Back in 2010, a 16-year-old Vitalik Buterin logged into World of Warcraft and found that the devs had stealthily removed his favorite Warlock ability.
Years later, he penned his thoughts on it.
His exact words were: "I cried myself to sleep, and that day I realized the horrors that centralized services can bring."
He quit the game and never looked back.
A year later, his dad introduced him to Bitcoin, but he couldn't afford any and had no way to mine it.
So, he started writing articles about crypto for a blog.
He got paid 5
$BTC per article, which back then was about $3.50.
Each of those 5 BTC is worth around $385,000 today.
He co-founded Bitcoin Magazine at the age of 17 and applied for a job at Ripple when he turned 18.
They accepted him, but couldn't sponsor his visa.
At 19, he proposed significant upgrades for Bitcoin. The community shot them down.
So instead, he wrote his own whitepaper. He called it Ethereum. Within weeks, 30 developers reached out to him.
He dropped out of college and got a $100,000 Thiel Fellowship. He sold
$ETH at $0.31 during the ICO, raising $18 million.

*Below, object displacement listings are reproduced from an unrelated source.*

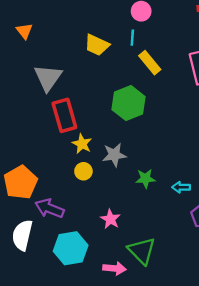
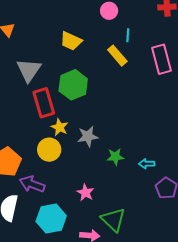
cyan line: (132, 38) -> (128, 35), moved
green hexagon: (128, 103) -> (73, 85), moved
yellow circle: (83, 171) -> (49, 150), moved, size x1.5

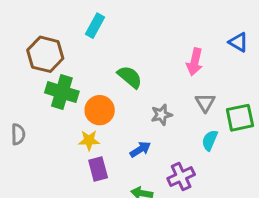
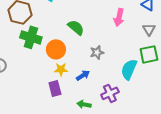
gray triangle: (205, 103) -> (149, 29), moved
yellow star: (89, 140) -> (61, 69), moved
cyan semicircle: (210, 140) -> (129, 69), size x1.5

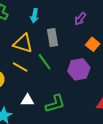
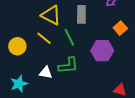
green L-shape: (55, 104) -> (68, 66), moved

One person invested $310,000 for 1 million ETH in that sale. At ETH's peak, those coins were worth $4.8 billion.
Another person put in $263 and got 850 ETH, which is now worth over $1.7 million.
#Ethereum launched when Vitalik was 21. It's currently valued at around $255 billion.
A game developer removed a spell from a character class that made a teenager cry, and then built the second-largest blockchain in history.